Selbstverständlich bringt das komplette Single-Use Mischsystem eine ganze Reihe betrieblicher Vorteile mit sich:

  • Geringere Anschaffungskosten im Vergleich zu Edelstahl-Systemen
  • Zeit- und Kostenersparnisse durch den Wegfall von Reinigung und Validierung
  • Schnellere Fertigungsprozesse und somit bessere Möglichkeiten für eine schnellere Markteinführung der Produkte
  • Einfaches Entfernen und Entsorgen des Systems, nachdem der Produktionslauf beendet ist
  • Ideale Alternative, wenn eine CIP-Reinigung oder Dampfsterilisation nicht praktikabel oder nicht möglich ist


„Single-Use-Systeme werden in der Biopharma-Industrie immer beliebter, denn das Produkt soll so schnell wie möglich auf den Markt gebracht werden“, so Van Trier. „Die Hersteller wollen keine Zeit mit der Reinigung vergeuden, da Reinigung und Validierung sehr viel Zeit in Anspruch nehmen und einiges an Arbeitskraft kosten. Bei den Single-Use-Systemen entfällt die Reinigung; die Anlagenbediener stellen einfach das Produkt her, holen ein neues Behältnis, setzen es ein und machen weiter.
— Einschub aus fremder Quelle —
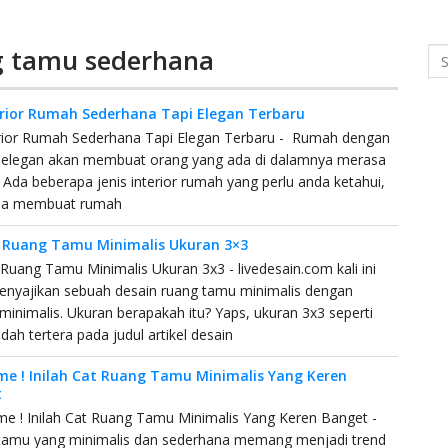
g tamu sederhana
Se
erior Rumah Sederhana Tapi Elegan Terbaru
erior Rumah Sederhana Tapi Elegan Terbaru - Rumah dengan
or elegan akan membuat orang yang ada di dalamnya merasa
 Ada beberapa jenis interior rumah yang perlu anda ketahui,
nda membuat rumah
 Ruang Tamu Minimalis Ukuran 3×3
Ruang Tamu Minimalis Ukuran 3x3 - livedesain.com kali ini
enyajikan sebuah desain ruang tamu minimalis dengan
minimalis. Ukuran berapakah itu? Yaps, ukuran 3x3 seperti
dah tertera pada judul artikel desain
e ! Inilah Cat Ruang Tamu Minimalis Yang Keren
t
 ! Inilah Cat Ruang Tamu Minimalis Yang Keren Banget -
tamu yang minimalis dan sederhana memang menjadi trend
Außerdem sind solche Systeme im Vergleich zu Edelstahl-Systemen kostengünstiger und schon nach 30 Minuten hält der Kunde seine fertige Lösung in der Hand – darin besteht das Ziel des Systems.“
Derzeit bietet JM BioConnect das Mischsystem mit Mischbehältnissen folgender Volumina an: 50, 200, 500, 1.000 und 1.500 Liter (13–396 Gallonen). JM BioConnect ist inzwischen ein eingetragener Name in den USA sowie in mehreren europäischen und asiatischen Ländern. Der Kundenstamm ist rasant gewachsen und umfasst sowohl international tätige Pharmagiganten wie Johnson & Johnson, Pfizer und Novartis als auch kleinere Unternehmen, die einen Bedarf an maßgeschneiderten Mischsystemen haben.